A new committee of experts will look for the best ways to improve math education in the United States.
The effort is part of the American Competitiveness Initiative that President Bush discussed in his State of the Union message in January. The program calls for spending more than two hundred million dollars to improve the teaching of mathematics.
The Education Department says the experts will examine how to prepare for, and succeed in, learning algebra. One goal is to decide about teaching higher-level math at younger ages. American fifteen-year-olds performed below the average in math on the most recent Program for International Assessment.
Education Secretary Margaret Spellings says: "To keep America competitive in the twenty-first century, we must improve the way we teach math."
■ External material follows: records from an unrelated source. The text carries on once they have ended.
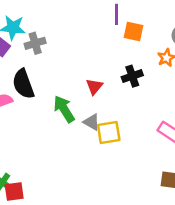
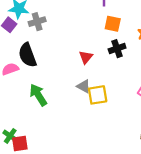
orange square: (134, 31) -> (113, 24), moved
green arrow: (64, 109) -> (38, 95), moved

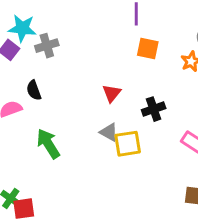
black cross: (117, 49) -> (154, 109), moved
black semicircle: (27, 55) -> (34, 90), size x0.6

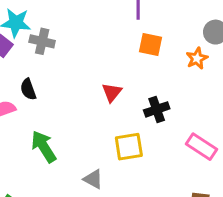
gray cross: (47, 46) -> (42, 41), turned 30
gray triangle: (109, 132) -> (93, 179), moved

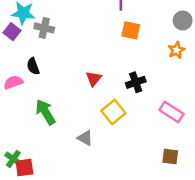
orange star: (197, 58) -> (176, 50), moved
red triangle: (112, 92) -> (94, 79), moved
yellow square: (129, 147) -> (113, 112), turned -30

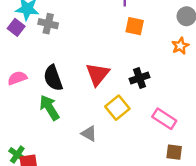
black semicircle: (33, 66) -> (53, 78), moved, size x1.5
red triangle: (94, 79) -> (98, 74), size x1.5
pink rectangle: (171, 112) -> (164, 119), moved

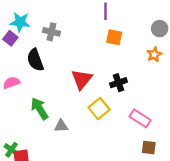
gray cross: (48, 24) -> (51, 32), moved
black semicircle: (53, 78) -> (35, 60), moved
gray triangle: (89, 134) -> (61, 126), moved, turned -32

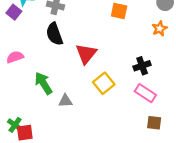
black semicircle: (35, 60) -> (54, 34), moved
black cross: (119, 83) -> (142, 66), moved

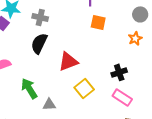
black semicircle: (54, 34) -> (39, 43), turned 45
red triangle: (86, 54) -> (68, 61), turned 30

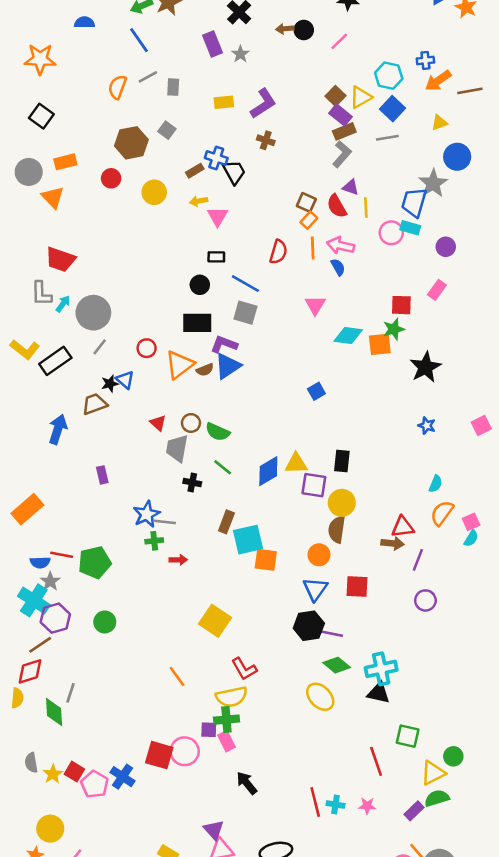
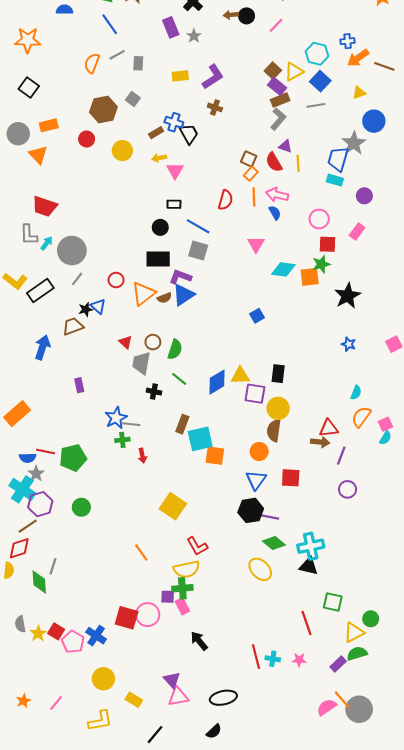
brown line: (470, 91) -> (384, 66), turned 30
pink circle: (391, 233) -> (319, 219), moved
green semicircle: (218, 432) -> (175, 349), turned -96
red arrow: (178, 560) -> (142, 456), turned 80
yellow circle: (50, 829) -> (103, 679), moved

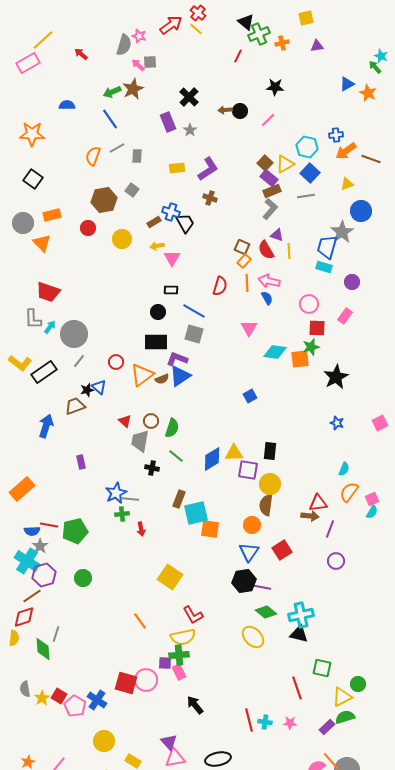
red square: (291, 478) -> (282, 550), turned -36

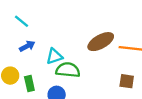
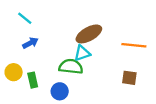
brown ellipse: (101, 42) -> (89, 34), moved
cyan triangle: (54, 56) -> (82, 53), moved

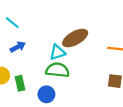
cyan triangle: (82, 53) -> (57, 52), moved

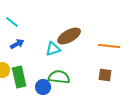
green semicircle: (57, 70) -> (59, 77), moved
green rectangle: (20, 83) -> (19, 77), size x1.5

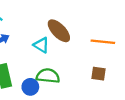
brown ellipse: (69, 36) -> (59, 31), turned 75
cyan triangle: (53, 49) -> (41, 45), turned 49

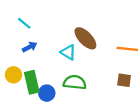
blue circle: (30, 87) -> (47, 93), moved

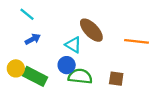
brown square: (124, 80) -> (116, 79), moved
green rectangle: (32, 82) -> (35, 76), turned -50
blue circle: (47, 93) -> (67, 65), moved

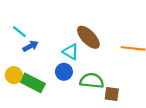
cyan line: (27, 14) -> (19, 32), moved
green semicircle: (80, 76) -> (92, 81), moved
brown square: (116, 79) -> (112, 94), moved

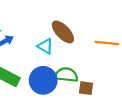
blue circle: (64, 72) -> (43, 80), moved, size x1.6

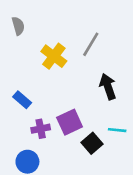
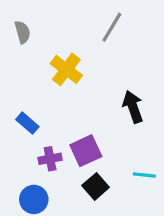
gray line: (91, 44) -> (112, 27), moved
cyan line: (117, 130) -> (144, 175), moved
black square: (92, 143) -> (96, 186), moved

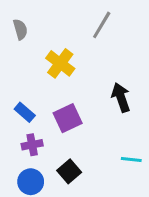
purple square: (86, 151) -> (68, 118), moved
purple cross: (50, 159) -> (32, 145), moved
black square: (96, 186) -> (69, 171), moved

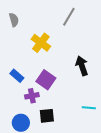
purple square: (68, 118) -> (46, 80), turned -30
purple cross: (32, 145) -> (32, 96), moved
black square: (69, 171) -> (47, 116), turned 35

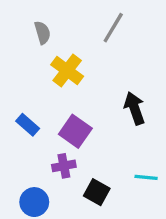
gray semicircle: (14, 20) -> (42, 33), moved
purple cross: (32, 96) -> (64, 166), moved
black square: (47, 116) -> (97, 192), moved, turned 35

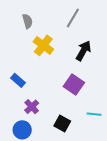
black arrow: (135, 108) -> (83, 51), moved, turned 48
purple square: (75, 131) -> (74, 85), moved
purple cross: (64, 166) -> (32, 107), moved, turned -32

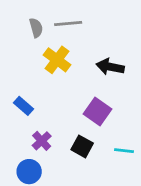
gray line: (73, 18) -> (68, 24), moved, turned 54
black arrow: (83, 51) -> (110, 67), turned -108
black square: (62, 124) -> (82, 146), moved

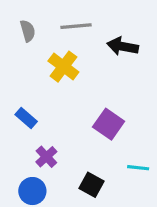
gray semicircle: (36, 28) -> (28, 31), moved
black arrow: (110, 67) -> (123, 46), moved
black square: (82, 146) -> (91, 185), moved

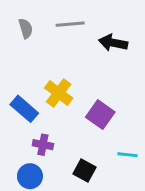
yellow cross: (63, 67) -> (59, 93), moved
blue rectangle: (26, 118) -> (24, 109), size x1.4
purple cross: (46, 157) -> (43, 145), turned -36

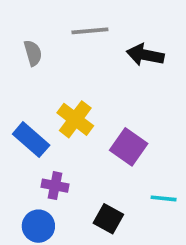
gray semicircle: (26, 28) -> (33, 53), moved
But there is disagreement about which teaching methods are the most effective. Traditional ones depend heavily on memory and tests. Newer methods are based more on developing creative problem-solving skills.
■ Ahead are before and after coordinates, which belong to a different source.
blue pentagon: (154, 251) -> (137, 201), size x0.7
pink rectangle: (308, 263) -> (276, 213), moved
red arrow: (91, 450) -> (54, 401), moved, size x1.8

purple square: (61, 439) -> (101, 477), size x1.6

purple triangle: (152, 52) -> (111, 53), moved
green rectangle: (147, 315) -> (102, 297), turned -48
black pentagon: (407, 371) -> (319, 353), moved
Supporters of the traditional way say it may not be exciting but students get the right answers. Critics say many students never understand why the answers are correct.
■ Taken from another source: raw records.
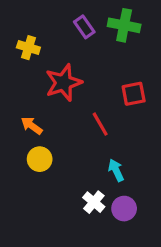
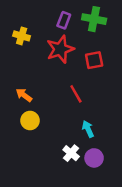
purple rectangle: (84, 27) -> (64, 20), turned 56
red star: (64, 83) -> (60, 49), moved
red square: (134, 94) -> (94, 60), moved

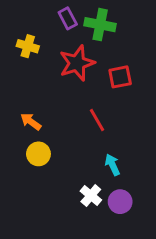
green cross: (94, 19) -> (100, 25), moved
purple rectangle: (64, 20) -> (68, 18), moved, turned -49

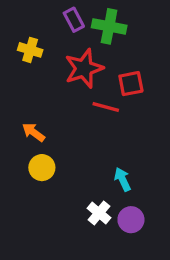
red line: (97, 120) -> (106, 107), moved, turned -45

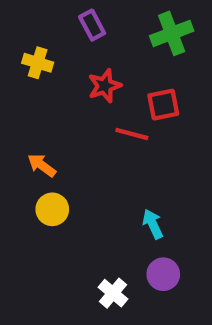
green cross: (109, 26) -> (172, 33), moved, turned -32
red star: (84, 68) -> (105, 86), size x0.7
white cross: (99, 213) -> (113, 293), moved

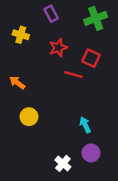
red square: (163, 105) -> (91, 58), turned 36
orange arrow: (42, 165) -> (17, 83), moved

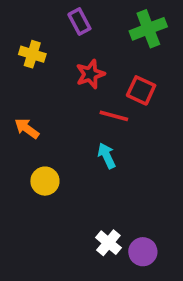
cyan arrow: (85, 125) -> (107, 156), moved
purple circle: (91, 153) -> (143, 252), moved
white cross: (63, 163) -> (108, 243), moved

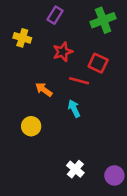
purple rectangle: (79, 22) -> (55, 15), turned 60
orange arrow: (27, 128) -> (44, 90), moved
purple circle: (143, 252) -> (114, 175), moved

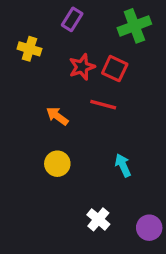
red square: (98, 63) -> (115, 69), moved
cyan arrow: (74, 109) -> (123, 165), moved
yellow circle: (31, 126) -> (57, 164), moved

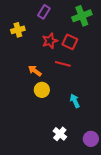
yellow cross: (29, 49) -> (18, 30), turned -32
yellow circle: (57, 164) -> (42, 90), moved

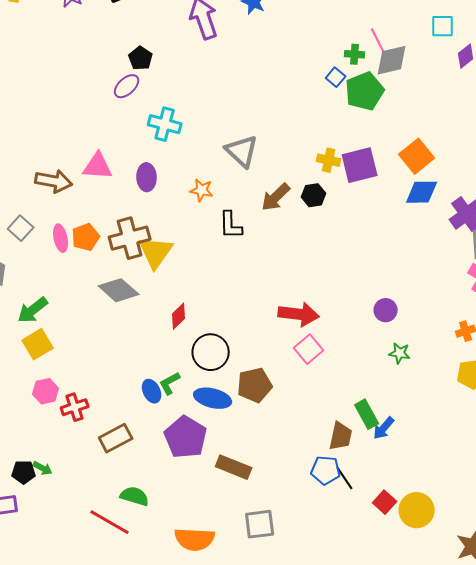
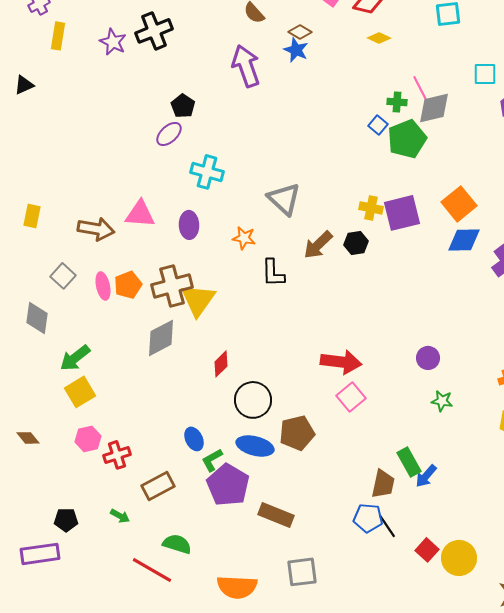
gray diamond: (119, 290) -> (161, 338), turned -69
green L-shape: (170, 383) -> (212, 460), moved
green arrow: (43, 468) -> (120, 516), moved

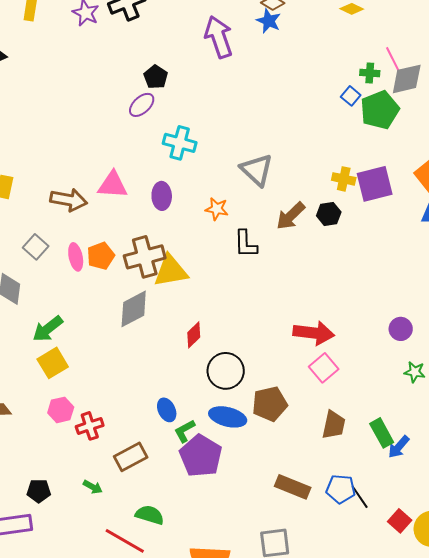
yellow triangle: (198, 300) -> (171, 271), turned 45
brown trapezoid: (383, 484) -> (334, 425), moved
brown rectangle: (276, 515) -> (293, 487), moved

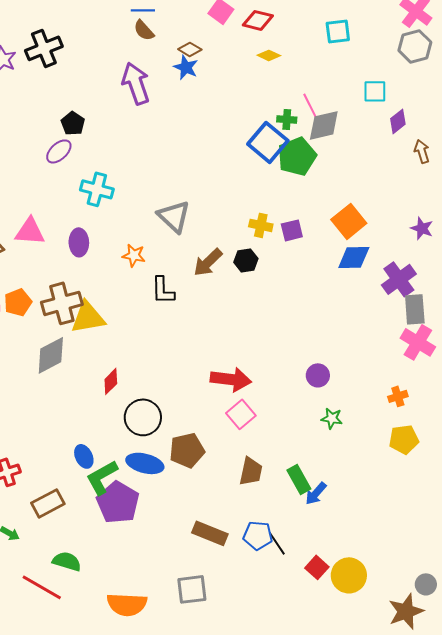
blue square: (351, 96) -> (268, 142), size x2.0
purple square: (375, 184) -> (292, 230), size x0.6
green L-shape: (185, 431) -> (102, 477), size x1.5

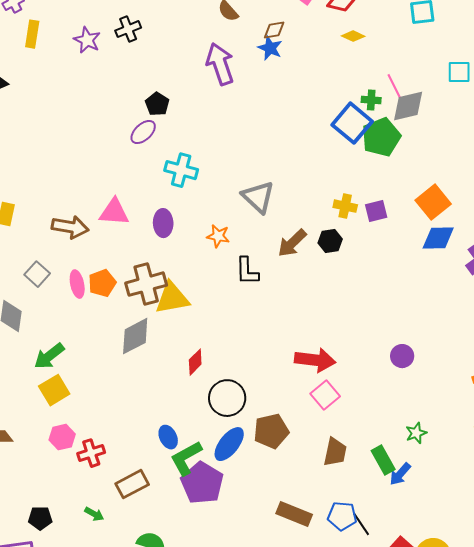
black cross: (44, 48) -> (128, 29), size x0.7
brown diamond: (190, 49) -> (274, 30), turned -40
green star: (332, 418) -> (416, 433), moved, turned -30
blue ellipse: (145, 463) -> (229, 444), turned -66

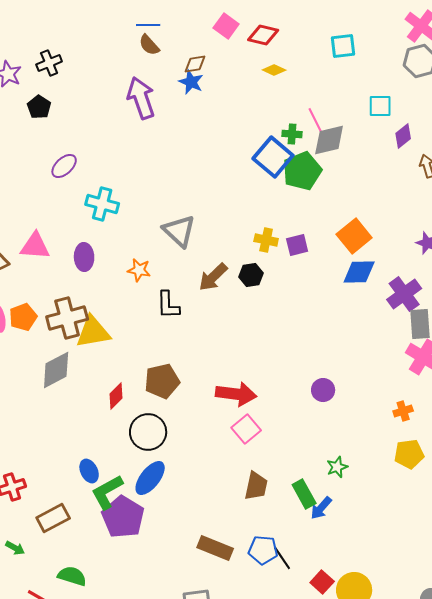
black pentagon: (157, 104) -> (39, 107), moved
brown pentagon: (271, 431) -> (162, 381), moved

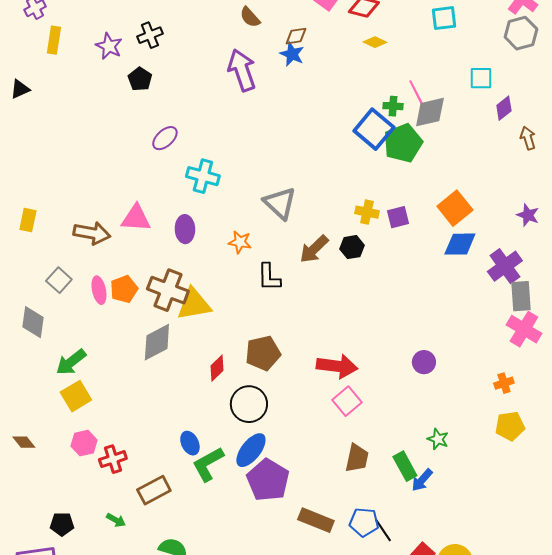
brown cross: (67, 318) -> (168, 290), turned 36
green star: (337, 467) -> (438, 439), turned -30
purple pentagon: (123, 517) -> (268, 480), moved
Some say the best way to teach math is to combine the new and traditional methods. The debate is similar to the one over the best way to teach reading.
The National Mathematics Advisory Panel will be led by Larry Faulkner, a former president of the University of Texas at Austin. The seventeen experts also include the president of the National Council of Teachers of Mathematics.
A study has found that less than half of American high school graduates are prepared for college math. Other studies suggest that strong math skills developed in the early teen years can lead to college success.
The experts will consider scientifically based research and then advise the president and the education secretary. Margaret Spellings says all high school graduates need solid math skills. And she says the nation must give more high school students the chance to take advanced math and science courses.
The new advisory committee gives its first report in January. A final report is expected by February of two thousand eight.